Gaussian Process

For a given set of finite data points, there are potentially infinitely many functions that fit the data.
We need to make assumptions about the underlying functions, otherwise the predicted function (colored dashed lines) could be wild.
`Gaussian processes`

is a powerful method to solve this fitting problem by assigning a probability to each of colored dashed line.
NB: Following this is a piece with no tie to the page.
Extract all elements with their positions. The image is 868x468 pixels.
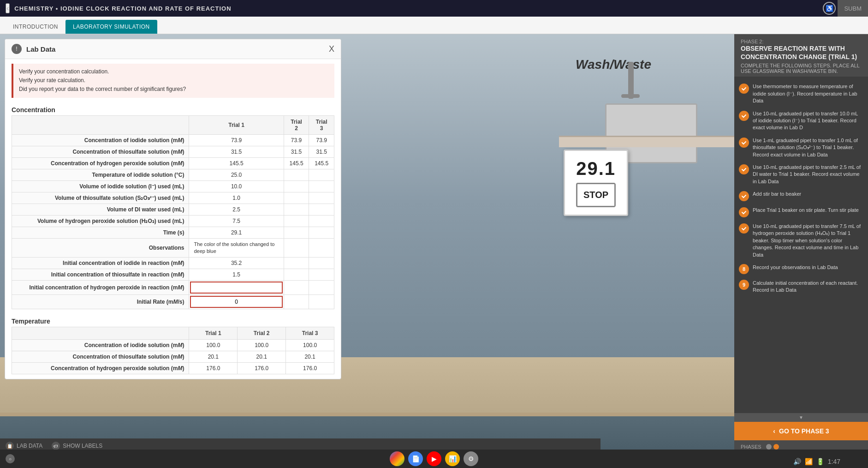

GP can predict the value of an unknown data and the confidence (uncertainty) about how much we can trust this value. The uncertainty directs us to add new data to the training set and presumably improves the prediction.

`conditioning`

: the probability of one variable depending on another variable`marginalization`

and`conditioning`

yield a modified Gaussian distribution- correlation intuition: imagine a earthquake is attacking many cities including ABC. The distance between City A and City B is closer than the distance between City A and City C ($d(A, B) < d(B, C)$). The intensity each city feels is defined as $I$. The $I _ A$ and $I _ B$ has higher correlation, and $I _ A$ and $I _ C$ has lower correlation. If we can only detect $I _ A$ at this moment and want to predict $I _ B$ and $I _ C$, we will be more certain about the prediction on City B than City C.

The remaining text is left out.